Это, действительно, постоянное очарование Природы. Ни один здравомыслящий человек не может завидовать Асиласу, для которого язык птиц был так же знаком, как французский арго нашим молодым декадентам. Подумайте, как ужасно было бы, если бы Природа могла вдруг выучить английский! Это изысканное зеркало всех наших изменчивых настроений было бы разбито навсегда. Мы больше не могли бы превращать лесную чащу в метафоры наших собственных радостей и печалей. Птицы больше не флейтили бы нам о потерянной любви, а о найденных червях; мы осознали бы, как ужасно они эгоистичны; мы никогда больше не смогли бы цитировать «Слушай, слушай, жаворонок поет у ворот небес» или поэтизировать вместе с мистером Патмором о «небесно мыслящем дрозде». И какие ужасные голоса были бы у некоторых из тех больших красных роз!
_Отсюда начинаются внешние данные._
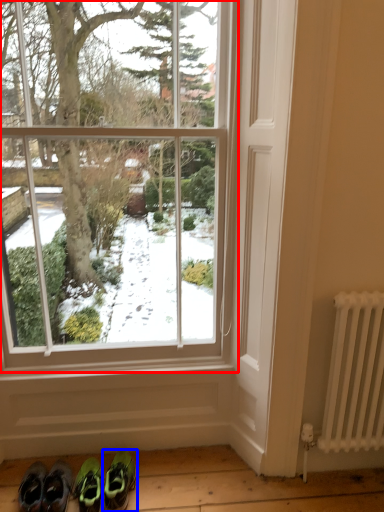 Question: Which object appears closest to the camera in this image, window (highlighted by a red box) or footwear (highlighted by a blue box)?

Choices:
 (A) window
 (B) footwear

Answer: (A) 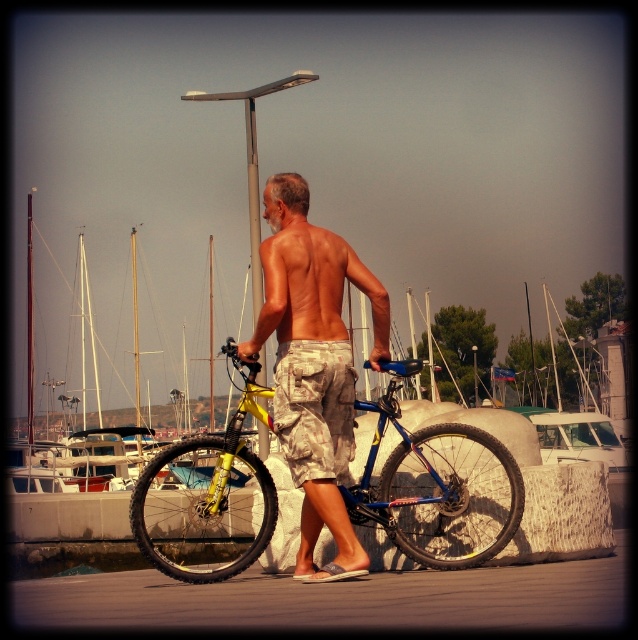 Does yellow matte bicycle at center appear on the right side of metallic pole at center?

Yes, yellow matte bicycle at center is to the right of metallic pole at center.

Does yellow matte bicycle at center appear over metallic pole at center?

No, yellow matte bicycle at center is not above metallic pole at center.

Image resolution: width=638 pixels, height=640 pixels. What do you see at coordinates (438, 486) in the screenshot? I see `yellow matte bicycle at center` at bounding box center [438, 486].

Where is `yellow matte bicycle at center`? The width and height of the screenshot is (638, 640). yellow matte bicycle at center is located at coordinates (438, 486).

Who is positioned more to the left, camouflage fabric shorts at center or metallic pole at center?

metallic pole at center

Can you confirm if camouflage fabric shorts at center is smaller than metallic pole at center?

Correct, camouflage fabric shorts at center occupies less space than metallic pole at center.

Locate an element on the screen. camouflage fabric shorts at center is located at coordinates (315, 408).

At what (x,y) coordinates should I click in order to perform the action: click on camouflage fabric shorts at center. Please return your answer as a coordinate pair (x, y). The width and height of the screenshot is (638, 640). Looking at the image, I should click on (315, 408).

Which is above, camouflage shorts at center or muscular tan skin at back?

muscular tan skin at back is above.

Is camouflage shorts at center further to camera compared to muscular tan skin at back?

That is True.

Is point (313, 260) positioned after point (330, 243)?

That is False.

Where is `camouflage shorts at center`? Image resolution: width=638 pixels, height=640 pixels. camouflage shorts at center is located at coordinates (313, 364). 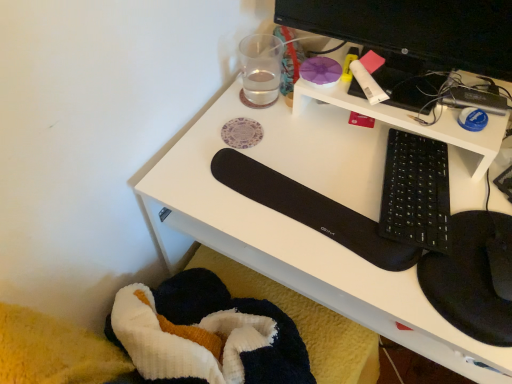 Where is `free point above black matte keyboard at center-right (from a real-world perspective)`? This screenshot has height=384, width=512. free point above black matte keyboard at center-right (from a real-world perspective) is located at coordinates (369, 198). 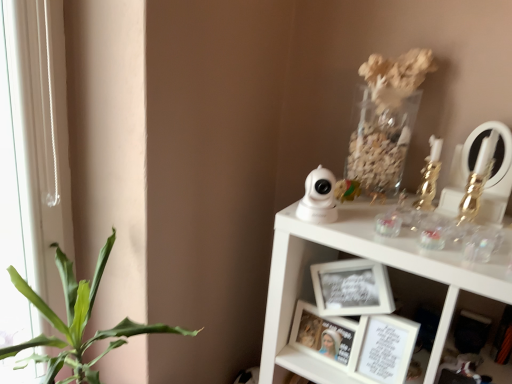 Question: From a real-world perspective, is matte white picture frame at center, the 1th picture frame from the left, above or below green leafy plant at left?

Choices:
 (A) below
 (B) above

Answer: (B)

Question: Based on their positions, is matte white picture frame at center, the 1th picture frame from the left, located to the left or right of green leafy plant at left?

Choices:
 (A) left
 (B) right

Answer: (B)

Question: Estimate the real-world distances between objects in this image. Which object is farther from the matte white picture frame at center, the 1th picture frame from the left?

Choices:
 (A) white matte picture frame at lower center, placed as the second picture frame when sorted from left to right
 (B) gold metallic candlestick at upper right, which ranks as the first toy in right-to-left order
 (C) green leafy plant at left
 (D) gold metallic candle holder at upper right
 (E) white glossy security camera at upper right, arranged as the 1th toy when viewed from the left

Answer: (C)

Question: Which is farther from the green leafy plant at left?

Choices:
 (A) white matte picture frame at lower center, placed as the second picture frame when sorted from left to right
 (B) gold metallic candlestick at upper right, which ranks as the first toy in right-to-left order
 (C) matte white picture frame at center, the 2th picture frame in the right-to-left sequence
 (D) white glossy security camera at upper right, which is counted as the second toy, starting from the right
 (E) gold metallic candle holder at upper right

Answer: (B) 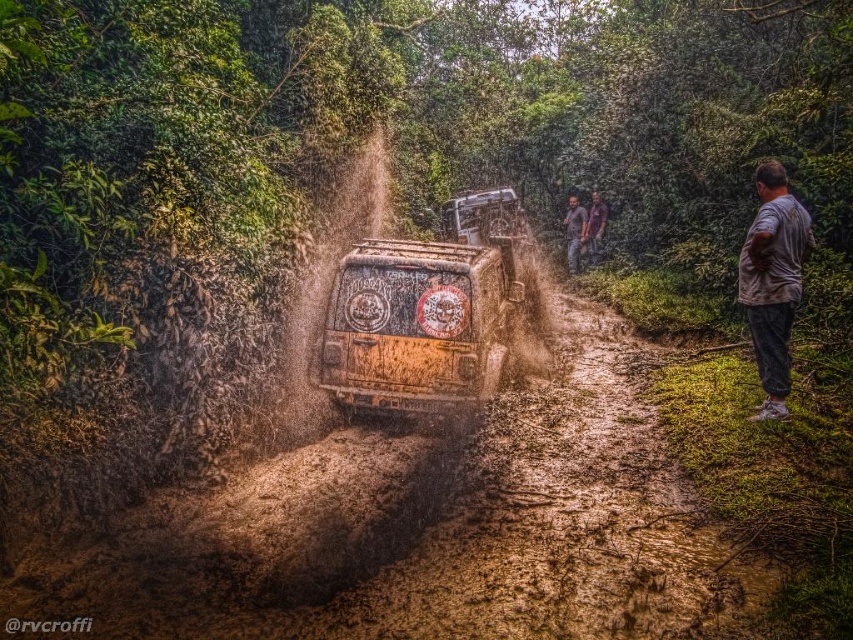 Question: Is gray cotton shirt at right smaller than brown fabric shirt at upper center?

Choices:
 (A) yes
 (B) no

Answer: (B)

Question: Does muddy terrain at center have a lesser width compared to brown fabric shirt at upper center?

Choices:
 (A) yes
 (B) no

Answer: (B)

Question: Is muddy terrain at center thinner than brown textured shirt at upper center?

Choices:
 (A) no
 (B) yes

Answer: (A)

Question: Which point is farther from the camera taking this photo?

Choices:
 (A) (433, 339)
 (B) (589, 225)
 (C) (767, 317)
 (D) (344, 436)

Answer: (B)

Question: Which of these objects is positioned farthest from the gray cotton shirt at right?

Choices:
 (A) muddy terrain at center
 (B) brown textured shirt at upper center

Answer: (B)

Question: Which point is closer to the camera?

Choices:
 (A) rusty metallic truck at center
 (B) brown textured shirt at upper center

Answer: (A) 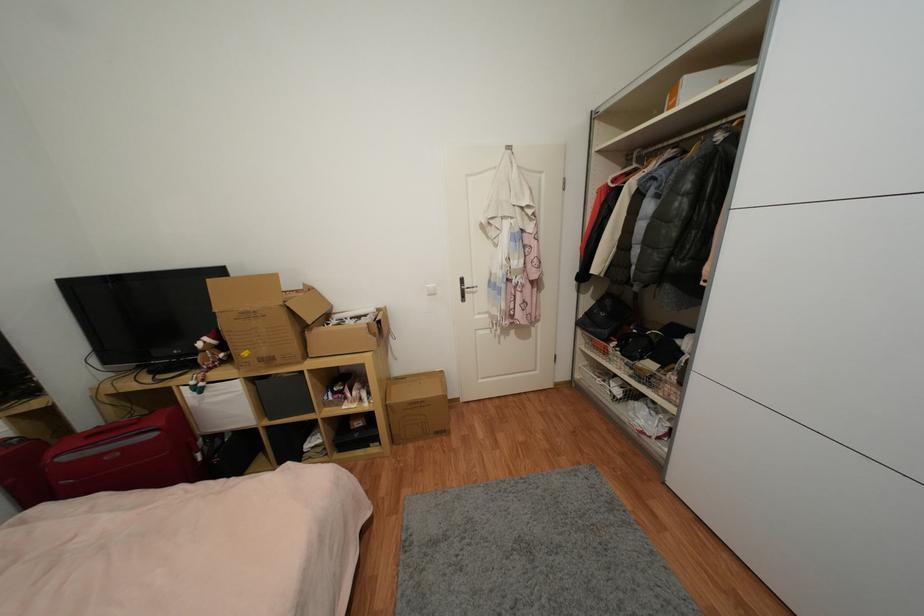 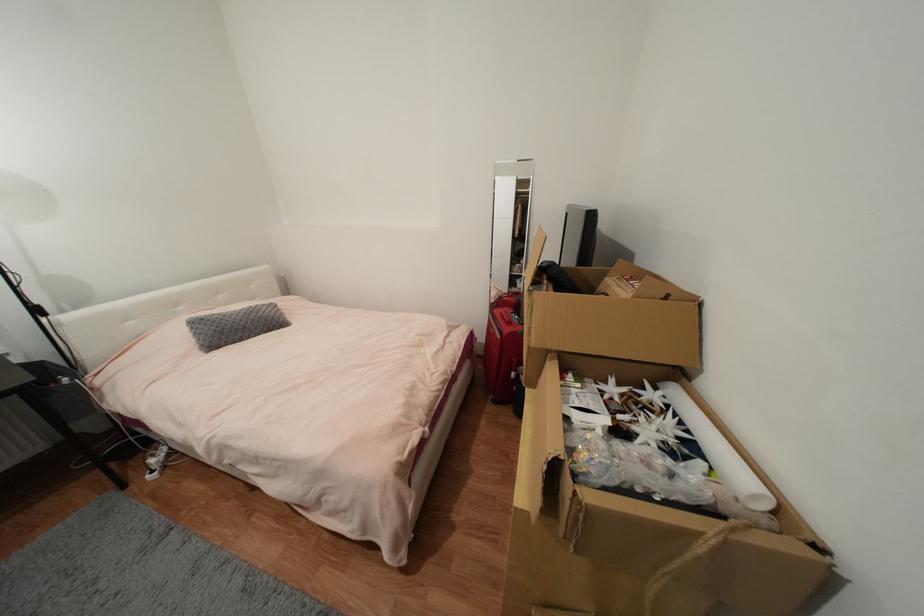 The point at [204,456] is marked in the first image. Where is the corresponding point in the second image?

(517, 375) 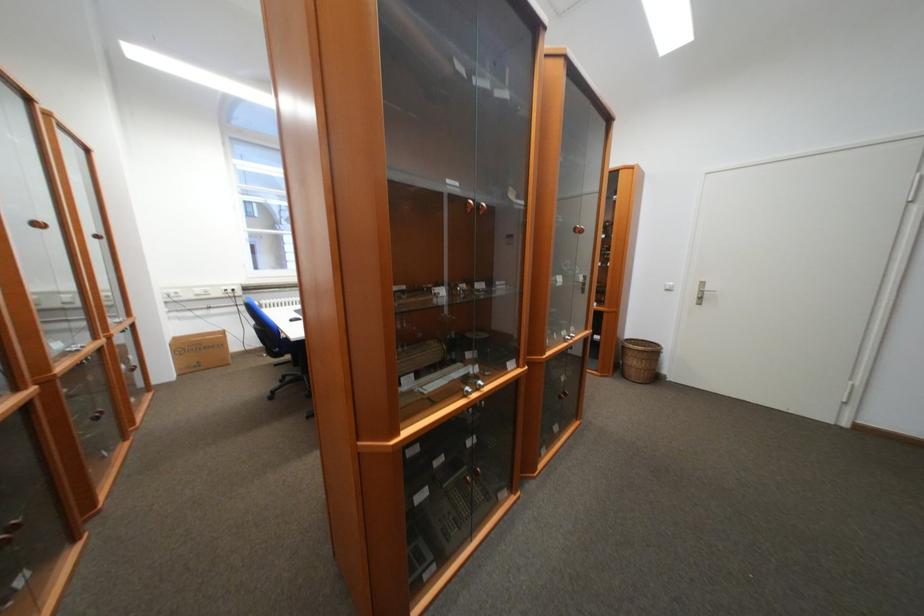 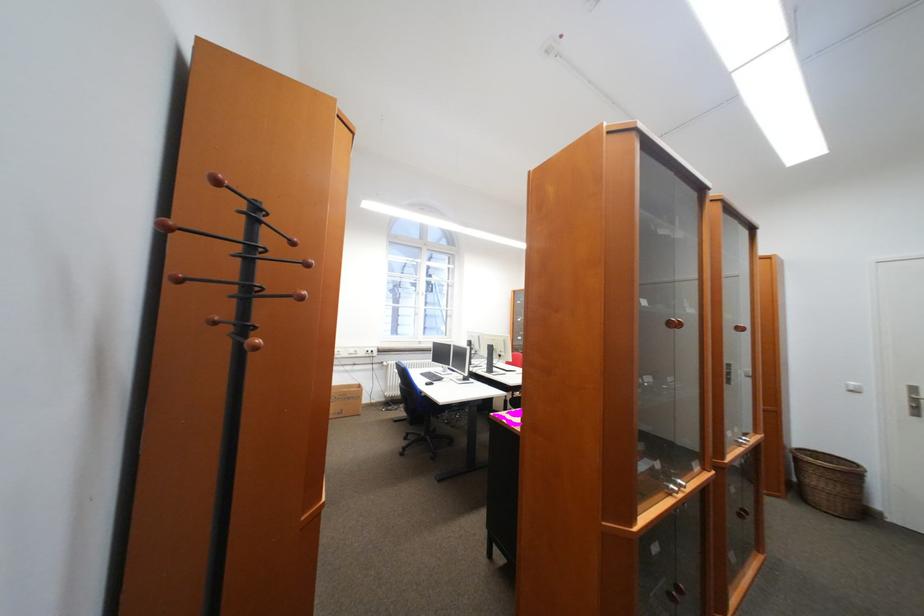 The point at (490, 383) is marked in the first image. Where is the corresponding point in the second image?

(689, 482) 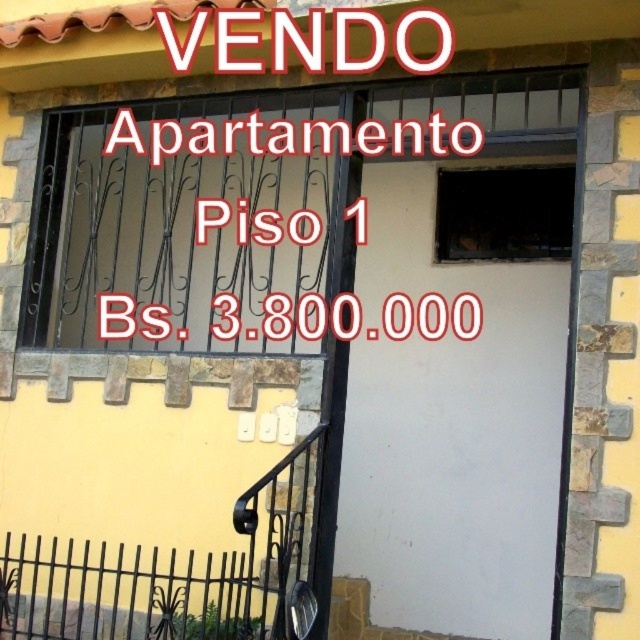 Which is more to the right, white matte door at center or white matte sign at upper center?

white matte door at center

Can you confirm if white matte door at center is smaller than white matte sign at upper center?

Incorrect, white matte door at center is not smaller in size than white matte sign at upper center.

Between point (452, 566) and point (294, 26), which one is positioned in front?

Point (294, 26) is more forward.

Identify the location of white matte door at center. This screenshot has height=640, width=640. (460, 401). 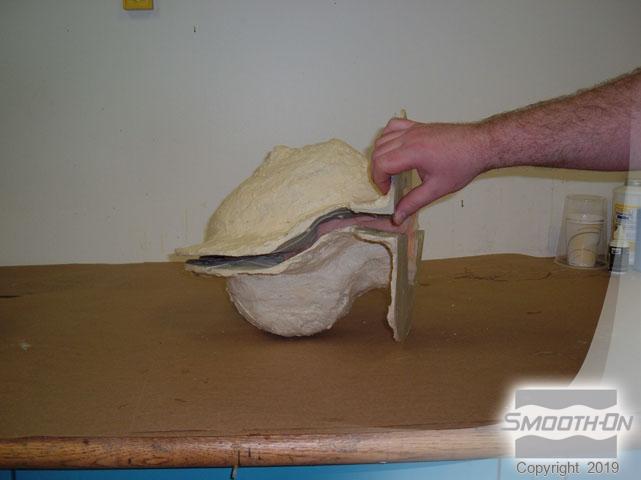 Identify the location of white plastic cup upside down. (588, 205). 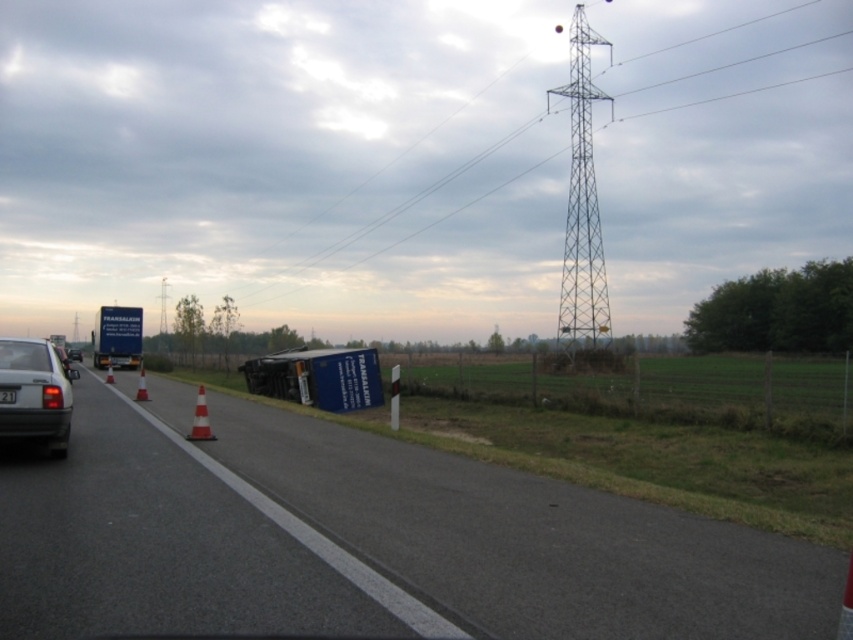 Question: Which object appears closest to the camera in this image?

Choices:
 (A) silver metallic sedan at left
 (B) matte gray sedan at left

Answer: (B)

Question: Is matte gray sedan at left wider than black plastic license plate at center?

Choices:
 (A) yes
 (B) no

Answer: (A)

Question: Which of the following is the closest to the observer?

Choices:
 (A) white striped cone at road center
 (B) smooth asphalt road at center
 (C) metallic grid tower at upper right

Answer: (B)

Question: Can you confirm if metallic grid tower at upper right is positioned to the right of silver metallic sedan at left?

Choices:
 (A) yes
 (B) no

Answer: (A)

Question: Which of the following is the closest to the observer?

Choices:
 (A) (111, 380)
 (B) (61, 349)
 (C) (13, 401)

Answer: (C)

Question: Does metallic grid tower at upper right have a greater width compared to orange/white striped cone at road center?

Choices:
 (A) yes
 (B) no

Answer: (A) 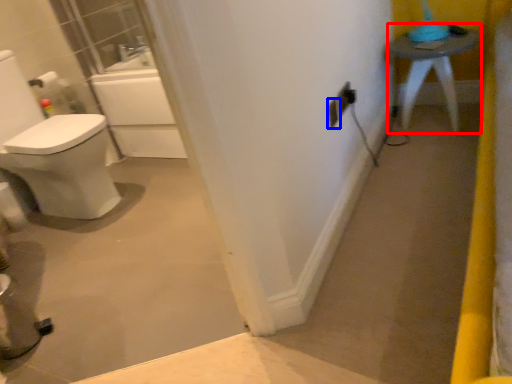 Question: Which object appears farthest to the camera in this image, furniture (highlighted by a red box) or electric outlet (highlighted by a blue box)?

Choices:
 (A) furniture
 (B) electric outlet

Answer: (A) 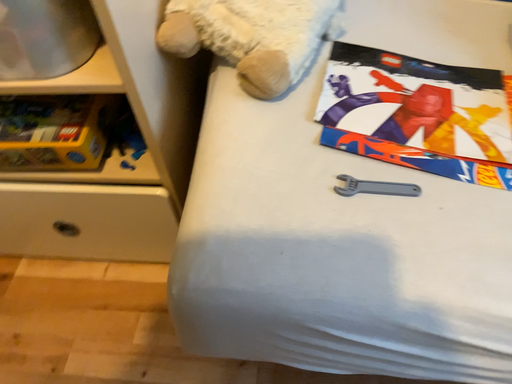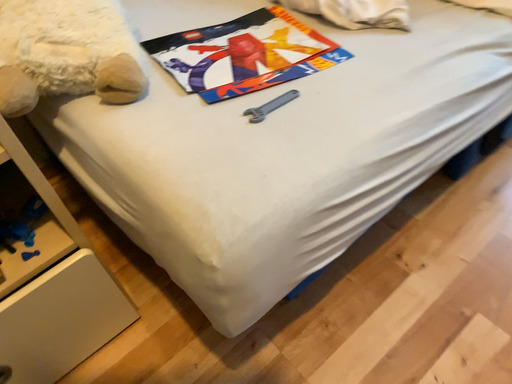 Question: How did the camera likely rotate when shooting the video?

Choices:
 (A) rotated right
 (B) rotated left

Answer: (A) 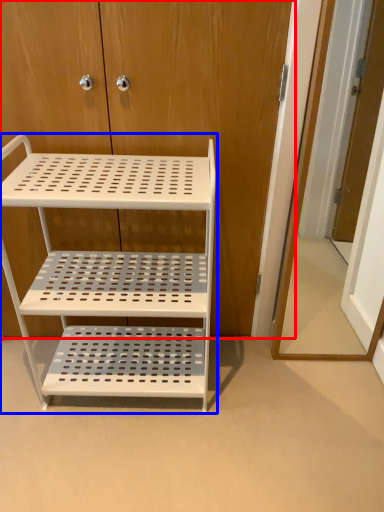 Question: Which point is closer to the camera, dresser (highlighted by a red box) or shelf (highlighted by a blue box)?

Choices:
 (A) dresser
 (B) shelf

Answer: (B) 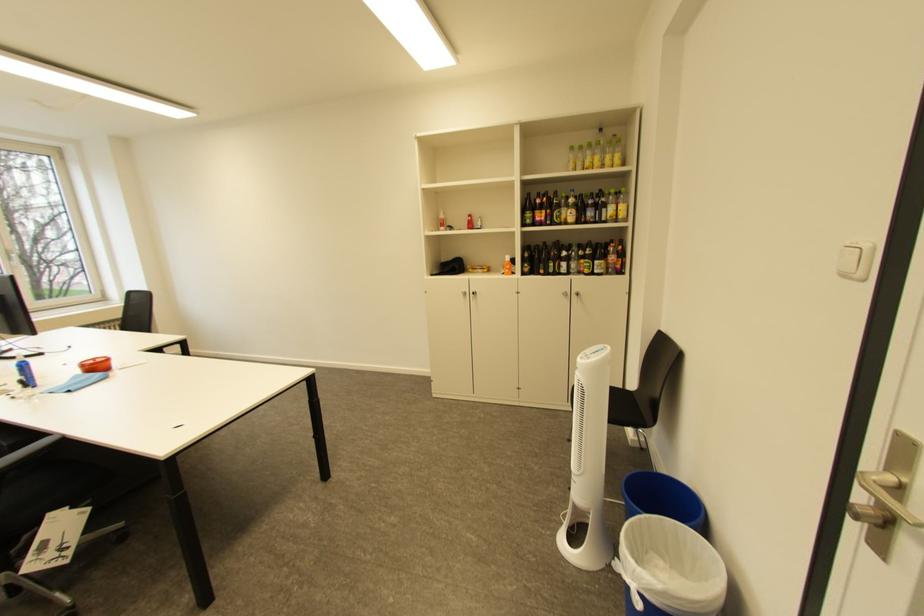 At what (x,y) coordinates should I click in order to perform the action: click on white light switch. Please return your answer as a coordinate pair (x, y). This screenshot has height=616, width=924. Looking at the image, I should click on [x=855, y=261]. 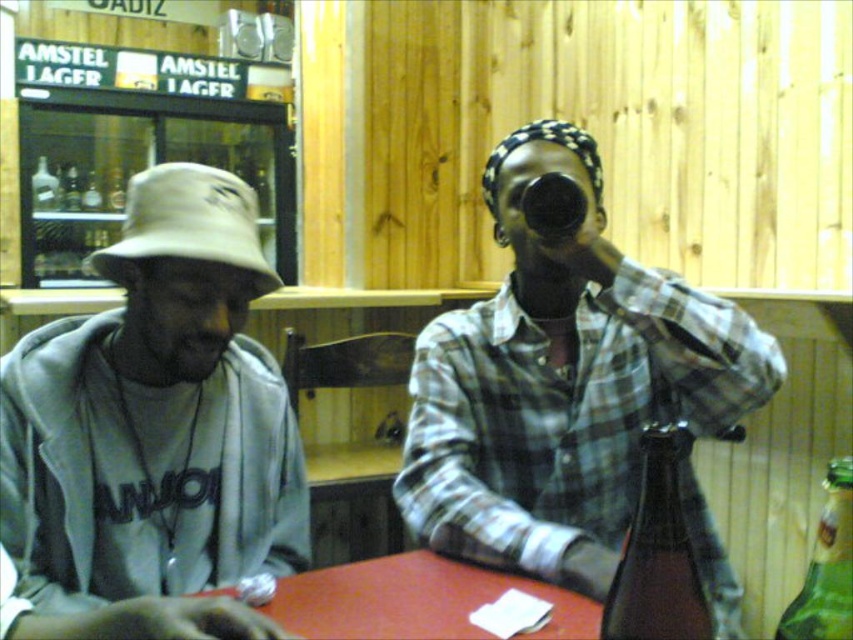 Is white fabric hat at left smaller than black plastic cup at upper center?

No, white fabric hat at left is not smaller than black plastic cup at upper center.

Is white fabric hat at left bigger than black plastic cup at upper center?

Yes, white fabric hat at left is bigger than black plastic cup at upper center.

Which is behind, point (167, 253) or point (585, 209)?

Point (585, 209)

At what (x,y) coordinates should I click in order to perform the action: click on white fabric hat at left. Please return your answer as a coordinate pair (x, y). Image resolution: width=853 pixels, height=640 pixels. Looking at the image, I should click on (187, 224).

Does green glass bottle at right appear on the right side of black plastic cup at upper center?

Correct, you'll find green glass bottle at right to the right of black plastic cup at upper center.

Which is more to the left, green glass bottle at right or black plastic cup at upper center?

Positioned to the left is black plastic cup at upper center.

You are a GUI agent. You are given a task and a screenshot of the screen. Output one action in this format:
    pyautogui.click(x=<x>, y=<y>)
    Task: Click on the green glass bottle at right
    Image resolution: width=853 pixels, height=640 pixels.
    Given the screenshot: What is the action you would take?
    pyautogui.click(x=827, y=566)

Does brown glass bottle at lower right have a lesser width compared to white fabric hat at left?

Yes, brown glass bottle at lower right is thinner than white fabric hat at left.

Identify the location of brown glass bottle at lower right. (659, 552).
Да, Природа так симпатична, потому что она так молчалива; потому что, когда она говорит, она говорит на языке, который мы не можем понять, а только угадать; и ее молчание позволяет нам слышать ее вечные смыслы, которые ее сплетни заглушили бы.
Счастливые монахи Ла-Трапп! Приходилось слышать, как глупый болтливый мир жалеет вас. Час разговора на год молчания! О небесная пропорция! И я могу хорошо представить, что когда этот час наступает, он кажется лишь тривиальной игрушкой, с которой вы разучились играть. Будь я траппистом, я бы использовал свой час, чтобы евангелизировать новообращенных в молчание, нарушил бы тишину долгого года лишь для того, чтобы прошептать: «Как хорошо молчание!» Давайте учредим светскую Ла-Трапп, давайте замышлять заговор молчания, давайте отправим мир в Ковентри. Или, если мы должны говорить, пусть это будет на латыни или на «эсперанто» музыки с ее мириадами смыслов; и пусть никто не шутит, кроме как по-гречески — чтобы все могли смеяться. Но, лучше всего, давайте вовсе перестанем говорить и будем слушать утренние звезды.